On the HPC systems, processing workflows are more efficient if they use fewer numbers of larger files rather than larger numbers of smaller files. Creating, storing and reading large numbers of files on /nobackup can be problematic, so you are encouraged to develop processing workflows that only create, store and read small numbers of files.

In general, it is best to scale up gradually to process larger amounts of data and to benchmark (record how long things take and how much resource they require as you scale up). Understanding how much data storage and how many files you will be creating can be as important as understanding how much memory and processing time is required for different amounts of processing cores/nodes.

You can check your quota on /nobackup use the following lfs quota command:

$ lfs quota -h /nobackup

Warning


/nobackup is **not** backed up and files are removed if not accessed after 90 days.

To ensure sufficient space and bandwidth is available, files on /nobackup are purged periodically.

Accessing /nobackup#

To access the /nobackup use the cd command:

$ cd /nobackup

Users are encouraged to keep files on /nobackup in a directory that has the same name as your USERNAME. If your USERNAME were exuser, the following would create the directory and change into the directory:

$ mkdir /nobackup/exuser
$ cd /nobackup/exuser

Details about data transfer to/from /nobackup

Sharing files#

There are 3 permissions: read (r), write (w) and execute (x). There are 3 levels of permission: owner, group and all. The default permissions on ARC3 are different to ARC4: On ARC3 group and all have read and execute permissions on new files, whereas on ARC4 group and all have no permissions. Permissions, group and ownership can be changed with chmod, chgrp and chown commands.

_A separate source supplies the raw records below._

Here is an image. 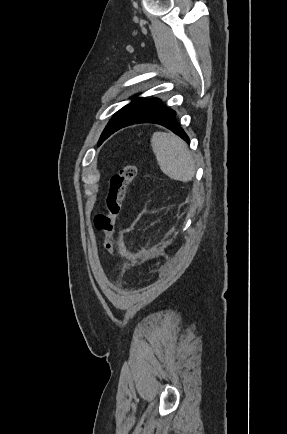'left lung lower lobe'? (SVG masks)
<instances>
[{"mask_svg": "<svg viewBox=\"0 0 287 434\" xmlns=\"http://www.w3.org/2000/svg\"><path fill=\"white\" fill-rule=\"evenodd\" d=\"M175 114L174 110L164 107L162 103L158 101L128 118L117 130L138 123H155L172 130L189 143L190 140L177 123Z\"/></svg>", "mask_w": 287, "mask_h": 434, "instance_id": "1", "label": "left lung lower lobe"}]
</instances>
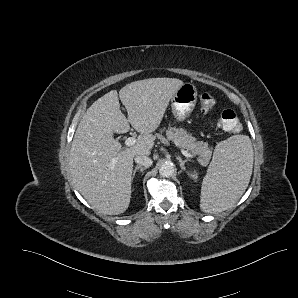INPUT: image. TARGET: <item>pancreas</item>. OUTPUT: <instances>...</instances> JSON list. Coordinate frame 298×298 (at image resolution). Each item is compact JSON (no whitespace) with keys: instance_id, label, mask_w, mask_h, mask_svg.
<instances>
[{"instance_id":"pancreas-1","label":"pancreas","mask_w":298,"mask_h":298,"mask_svg":"<svg viewBox=\"0 0 298 298\" xmlns=\"http://www.w3.org/2000/svg\"><path fill=\"white\" fill-rule=\"evenodd\" d=\"M163 131H165L166 137L161 133L157 134L160 142H164L165 140L172 141L178 147L188 150L194 156H198L199 163L202 166L209 164L213 149L209 146L208 142L198 141L196 137L183 128L170 127Z\"/></svg>"}]
</instances>
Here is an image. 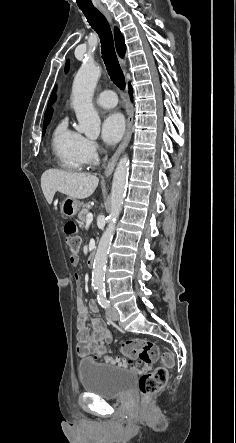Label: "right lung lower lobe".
Masks as SVG:
<instances>
[{
    "instance_id": "right-lung-lower-lobe-1",
    "label": "right lung lower lobe",
    "mask_w": 236,
    "mask_h": 443,
    "mask_svg": "<svg viewBox=\"0 0 236 443\" xmlns=\"http://www.w3.org/2000/svg\"><path fill=\"white\" fill-rule=\"evenodd\" d=\"M129 90H130V93L132 94V88H131L130 84H129Z\"/></svg>"
}]
</instances>
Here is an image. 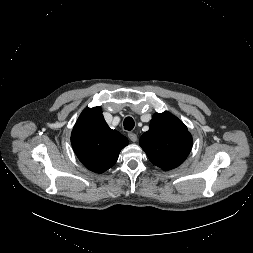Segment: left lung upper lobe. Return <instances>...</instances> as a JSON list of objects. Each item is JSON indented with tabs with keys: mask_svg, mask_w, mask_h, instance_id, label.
Masks as SVG:
<instances>
[{
	"mask_svg": "<svg viewBox=\"0 0 253 253\" xmlns=\"http://www.w3.org/2000/svg\"><path fill=\"white\" fill-rule=\"evenodd\" d=\"M139 144L154 165L167 171L178 167L187 158L192 148V136L187 127L169 112L155 113Z\"/></svg>",
	"mask_w": 253,
	"mask_h": 253,
	"instance_id": "left-lung-upper-lobe-1",
	"label": "left lung upper lobe"
}]
</instances>
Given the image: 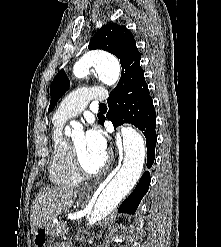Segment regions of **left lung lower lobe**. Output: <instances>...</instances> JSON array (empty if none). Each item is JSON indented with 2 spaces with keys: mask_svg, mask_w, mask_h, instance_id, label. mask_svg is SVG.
<instances>
[{
  "mask_svg": "<svg viewBox=\"0 0 221 247\" xmlns=\"http://www.w3.org/2000/svg\"><path fill=\"white\" fill-rule=\"evenodd\" d=\"M109 112L106 117L114 127L131 123L139 128L146 138L147 145V167L150 168L155 159L156 146V116L152 98L149 96V90H144L137 94L122 97L119 94L110 93L107 100ZM101 123L105 117L100 118ZM150 185V174L145 172L141 177L134 191L124 200L118 211L127 214H134L141 199L147 193Z\"/></svg>",
  "mask_w": 221,
  "mask_h": 247,
  "instance_id": "1",
  "label": "left lung lower lobe"
}]
</instances>
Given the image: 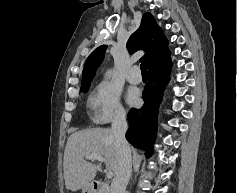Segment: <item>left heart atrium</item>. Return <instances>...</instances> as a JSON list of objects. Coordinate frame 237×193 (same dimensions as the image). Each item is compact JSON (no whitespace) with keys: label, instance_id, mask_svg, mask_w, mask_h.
Wrapping results in <instances>:
<instances>
[{"label":"left heart atrium","instance_id":"left-heart-atrium-1","mask_svg":"<svg viewBox=\"0 0 237 193\" xmlns=\"http://www.w3.org/2000/svg\"><path fill=\"white\" fill-rule=\"evenodd\" d=\"M138 100H139L138 94H136V93H131V94L129 95V102H130L131 104H136V103L138 102Z\"/></svg>","mask_w":237,"mask_h":193}]
</instances>
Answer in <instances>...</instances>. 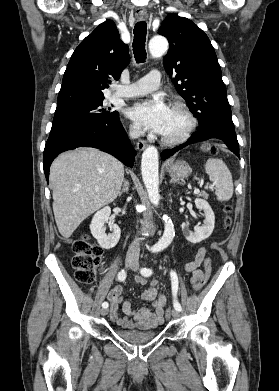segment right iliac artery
<instances>
[{"mask_svg": "<svg viewBox=\"0 0 279 391\" xmlns=\"http://www.w3.org/2000/svg\"><path fill=\"white\" fill-rule=\"evenodd\" d=\"M126 271L125 270H121L119 273H118V280L119 281H124L126 279ZM102 307L103 308H107L108 307V302H104L102 303Z\"/></svg>", "mask_w": 279, "mask_h": 391, "instance_id": "82829eb1", "label": "right iliac artery"}]
</instances>
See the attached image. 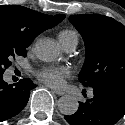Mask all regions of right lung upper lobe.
Masks as SVG:
<instances>
[{"label":"right lung upper lobe","instance_id":"cb5924a9","mask_svg":"<svg viewBox=\"0 0 125 125\" xmlns=\"http://www.w3.org/2000/svg\"><path fill=\"white\" fill-rule=\"evenodd\" d=\"M65 15H46L19 5H0V44L27 48L36 36L56 26Z\"/></svg>","mask_w":125,"mask_h":125}]
</instances>
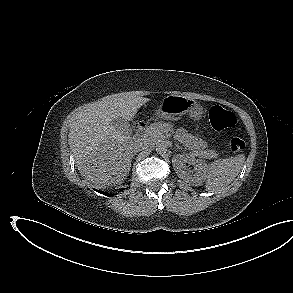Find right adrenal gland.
Instances as JSON below:
<instances>
[{
  "mask_svg": "<svg viewBox=\"0 0 293 293\" xmlns=\"http://www.w3.org/2000/svg\"><path fill=\"white\" fill-rule=\"evenodd\" d=\"M135 156V153L132 155V158Z\"/></svg>",
  "mask_w": 293,
  "mask_h": 293,
  "instance_id": "2a0ac1e0",
  "label": "right adrenal gland"
}]
</instances>
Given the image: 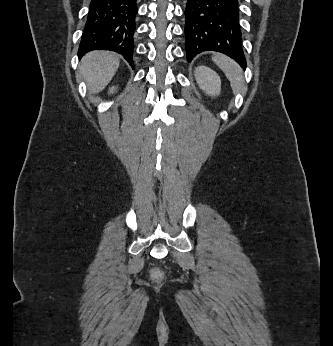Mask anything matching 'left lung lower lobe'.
<instances>
[{"instance_id":"left-lung-lower-lobe-1","label":"left lung lower lobe","mask_w":333,"mask_h":346,"mask_svg":"<svg viewBox=\"0 0 333 346\" xmlns=\"http://www.w3.org/2000/svg\"><path fill=\"white\" fill-rule=\"evenodd\" d=\"M184 31L188 62L203 51H217L246 68L238 0H187Z\"/></svg>"}]
</instances>
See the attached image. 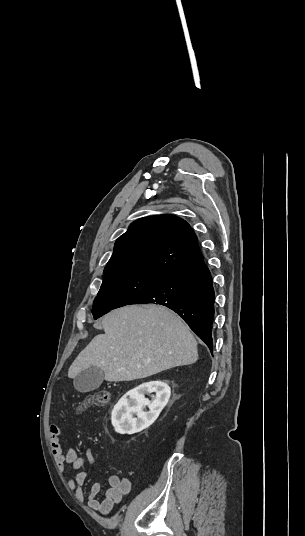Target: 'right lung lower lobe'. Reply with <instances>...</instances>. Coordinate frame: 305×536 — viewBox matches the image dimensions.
Returning <instances> with one entry per match:
<instances>
[{"mask_svg": "<svg viewBox=\"0 0 305 536\" xmlns=\"http://www.w3.org/2000/svg\"><path fill=\"white\" fill-rule=\"evenodd\" d=\"M214 289L204 261L183 267L169 275L132 304L157 303L180 315L212 352Z\"/></svg>", "mask_w": 305, "mask_h": 536, "instance_id": "1", "label": "right lung lower lobe"}]
</instances>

Users belong to groups, the groups command can be used to check what groups a user is in. File/directory permissions can be organised for groups. Only system administrators can create new groups and add users to groups.

Users can share files/directories with other users and specify permissions using the setfacl command.

The getfacl command can be used to report the access controls for specific files/directories.

The setfacl command can be run to recurse through subdirectories and can be used to set default access controls on directories created.

Suppose you want a /nobackup directory on ARC4 that another user can read and execute files in. The following commands will do that:

$ cd /nobackup
$ mkdir /nobackup/exdir
$ cd exdir
$ setfacl -m u:exuser:r-x .

(Replace “exdir” with an appropriate directory name and “exuser” with the USERNAME of the user that you want to share the directory with.)

You can check what access controls there are using:

$ cd /nobackup/filename
$ getfacl .

If there is an existing directory with subdirectories and you want to set the access control to recurse and provide also write permissions in subdirectories, use the following:

$ cd /nobackup/exdir
$ setfacl --recursive -m u:exuser:rwx .

To change the default so that any new files and directories also have these permissions, use the following:

$ cd /nobackup/exdir
$ setfacl --recursive -m u:exuser:rwx,d:u:exuser:rwx .

/resstore#

Another location where data is stored for processing on HPC systems is /resstore. If you need to use data stored in /resstore then you will need adding to a specific group.